(Urteil weicht von überwiegender obergerichtlicher Rechtsprechung ab).
Ein hinreichend deutliches Verlangen einer Neuregelung der Verwaltung und Benutzung von Nachlassgegenständen i.S. von § 2038 Abs. 2 Satz 1 i.V.m. § 745 Abs. 2 BGB setzt nicht voraus, dass der bislang allein Nutzende durch jenes Verlangen explizit vor die Alternative „Zahlung oder Auszug“ gestellt werden muss.
In dem Rechtsstreit
…
– Kläger und Berufungsbeklagter –
Prozessbevollmächtigte:
Rechtsanwälte …
gegen
…
– Beklagter und Berufungskläger –
Prozessbevollmächtigte:
Rechtsanwälte …
wegen Forderung
hat das Oberlandesgericht Stuttgart – 19. Zivilsenat – durch den Richter am Oberlandesgericht Dr. Mollenkopf, die Richterin am Oberlandesgericht Zauner und den Richter am Oberlandesgericht Dr.
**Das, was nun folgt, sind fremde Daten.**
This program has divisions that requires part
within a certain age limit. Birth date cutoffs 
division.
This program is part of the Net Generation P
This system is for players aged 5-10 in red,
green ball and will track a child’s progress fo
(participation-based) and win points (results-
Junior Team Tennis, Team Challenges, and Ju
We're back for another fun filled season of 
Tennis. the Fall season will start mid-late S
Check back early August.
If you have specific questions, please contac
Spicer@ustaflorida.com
Starke aufgrund der mündlichen Verhandlung vom 11.10.2018 für Recht erkannt:
Tenor:
1.
Die Berufung des Beklagten gegen das Grundurteil des Einzelrichters der 2. Zivilkammer des Landgerichts Ellwangen (Jagst) vom 18. April 2018 (Az. 2 O 342/17) wird zurückgewiesen.
2.
Der Beklagte hat die Kosten des Berufungsverfahrens zu tragen.
3.
Dieses Urteil ist vorläufig vollstreckbar. Der Beklagte darf die Vollstreckung durch den Kläger durch Sicherheitsleistung i.H. von 110% des vollstreckbaren Betrages abwenden, wenn nicht der Kläger vor der Vollstreckung Sicherheit i.H. von 110% des jeweils zu vollstreckenden Betrages leistet.
4.
Für den Beklagten wird die Revision gegen dieses Urteil zugelassen.
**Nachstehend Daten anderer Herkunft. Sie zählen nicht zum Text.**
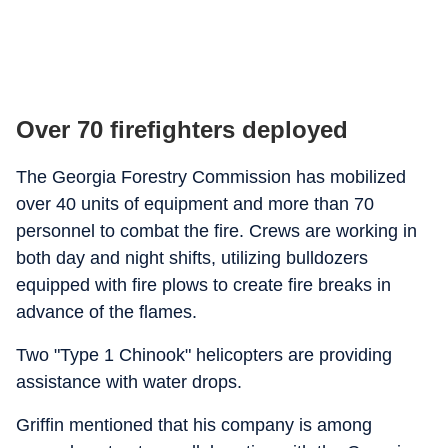
Over 70 firefighters deployed
The Georgia Forestry Commission has mobilized
over 40 units of equipment and more than 70
personnel to combat the fire. Crews are working in
both day and night shifts, utilizing bulldozers
equipped with fire plows to create fire breaks in
advance of the flames.
Two "Type 1 Chinook" helicopters are providing
assistance with water drops.
Griffin mentioned that his company is among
Der Streitwert des Berufungsverfahrens wurde bereits mit Beschluss des Senats vom 11. Oktober 2018 (GA 204) auf 22.420,00 € festgesetzt.
Gründe
A.
Der Kläger und der Beklagte sind Brüder und bilden seit dem Tod der am 14. August 2015 verstorbenen Mutter der Parteien, A… M… V…, zu gleichen Teilen eine Erbengemeinschaft.
Mit seiner Klage begehrt der Kläger vom Beklagten zu Gunsten der Erbengemeinschaft Zahlung einer Nutzungsentschädigung ab dem 1. Januar 2016 für die alleinige Nutzung der Wohnung 1. Obergeschoss, H…weg …, … W… (nebst zweier Garagen) sowie ab dem 1. August 2016 für die alleinige Bewirtschaftung und Nutzung der landwirtschaftlichen Flächen Grundbuch W…, Flurstücknummern …, …, …, …, …, …, …, …, …, …, …, …, …, …, …, …, … und … .
Wegen weiterer Einzelheiten des Sachverhalts nimmt der Senat Bezug auf die tatsächlichen Feststellungen im angefochtenen Urteil des Landgerichts Ellwangen vom 18. April 2018 (2 O 342/17; GA 81 ff.).
Die Kläger haben vor dem Landgericht zuletzt beantragt (vgl. LGU 3),
den Beklagten zu verurteilen, an die Erbengemeinschaft nach A… M… V…, geb. S…, bestehend aus dem Kläger K… G… V… und dem Beklagten M… V…, 22.420,00 € zuzüglich Zinsen i.H. von 5 Prozentpunkten über dem Basiszinssatz aus 19.740,00 € seit Zustellung des Schriftsatzes vom 13. November 2017 sowie weitere Zinsen i.H. von 5 Prozentpunkten über Basiszinssatz aus 2.680,00 € „seit Zustellung dieses Schriftsatzes“ zu bezahlen.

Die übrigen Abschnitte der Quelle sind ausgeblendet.